New York City is developing a new line of temporary housing for future disasters using shipping containers.
New York City Plans Disaster Housing Project
They emerge unscathed from rough seas and handling, but can those impregnable shipping containers on the waterfront survive 5-year-olds with permanent markers?
New York City’s emergency management office seeks to find better solutions for what to do with those displaced by natural disasters, including units that could be stacked high to maximize space.
As thousands of families left homeless by Hurricane Sandy struggle to find lodging, New York City and federal officials are pushing ahead with plans to develop a new line of temporary housing that could be rolled out quickly for future disasters. Those plans, city officials said, call for using shipping containers, or other types of modular units, that — unlike trailers — could be stacked high to maximize space in a city with little real estate to spare.
The city’s disaster housing plan, which has been under development for five years and was reported Monday by The New York Observer, would not affect those currently displaced by the storm.
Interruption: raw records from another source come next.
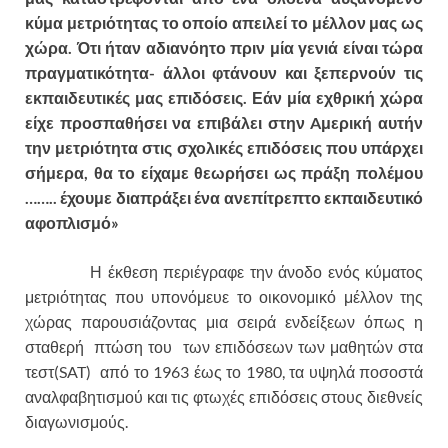
κύμα μετριότητας το οποίο απειλεί το μέλλον μας ως
χώρα. Ότι ήταν αδιανόητο πριν μία γενιά είναι τώρα
πραγματικότητα- άλλοι φτάνουν και ξεπερνούν τις
εκπαιδευτικές μας επιδόσεις. Εάν μία εχθρική χώρα
είχε προσπαθήσει να επιβάλει στην
A
μερική αυτήν
την μετριότητα στις σχολικές επιδόσεις που υπάρχει
σήμερα, θα το είχαμε θεωρήσει ως πράξη πολέμου
…….. έχουμε διαπράξει ένα ανεπίτρεπτο εκπαιδευτικό
αφοπλισμό»
Η έκθεση περιέγραφε την άνοδο ενός κύματος
μετριότητας που υπονόμευε το οικονομικό μέλλον της
χώρας παρουσιάζοντας μια σειρά ενδείξεων όπως η
σταθερή πτώση του των επιδόσεων των μαθητών στα
τεστ(SAT) από το 1963 έως το 1980, τα υψηλά ποσοστά
αναλφαβητισμού και τις φτωχές επιδόσεις στους διεθνείς
διαγωνισμούς.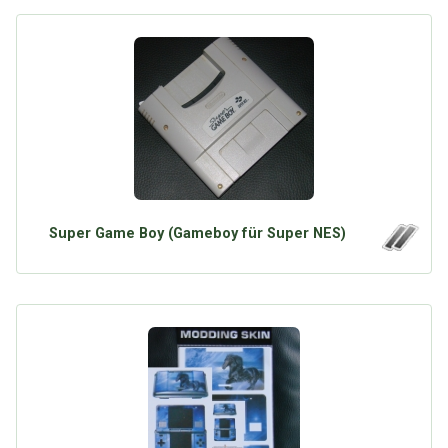
Super Game Boy (Gameboy für Super NES)
Über Tauschbu↔de
Kategorien
Mit Email
Twitter
Facebook
Tauschbons
Neue Artikel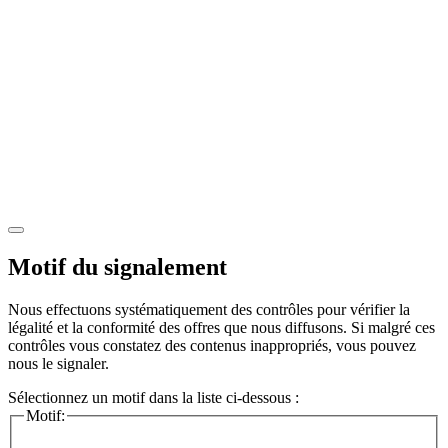
Motif du signalement
Nous effectuons systématiquement des contrôles pour vérifier la
légalité et la conformité des offres que nous diffusons. Si malgré ces
contrôles vous constatez des contenus inappropriés, vous pouvez
nous le signaler.
Sélectionnez un motif dans la liste ci-dessous :
Motif: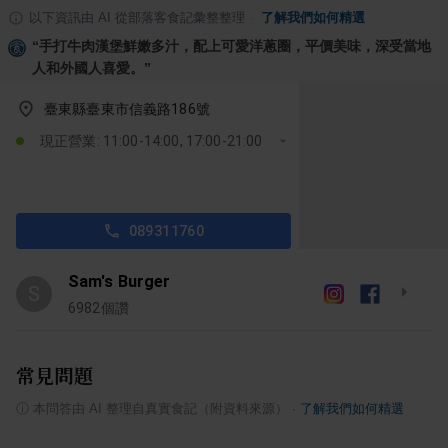
以下資訊由 AI 從部落客食記彙整整理
·
了解我們如何精選
“
手打牛肉漢堡鮮嫩多汁，配上可愛洋蔥圈，平價美味，深受當地
人和外國人喜愛。
”
臺東縣臺東市信義路186號
現正營業: 11:00-14:00, 17:00-21:00
089311760
Sam's Burger
S
6982
個讚
常見問題
ⓘ
本問答由 AI 整理自真實食記（附資料來源）
·
了解我們如何精選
They have been scattered across the city in hotels, friends’ homes and vacant apartments.
But in future disasters the city’s plan would seek instead to provide interim housing for many of the affected within their own communities, while their own places are being repaired or rebuilt, said Joseph F. Bruno, commissioner of the city’s Office of Emergency Management. “We’re recreating their community, having people where they live and shop,” he said.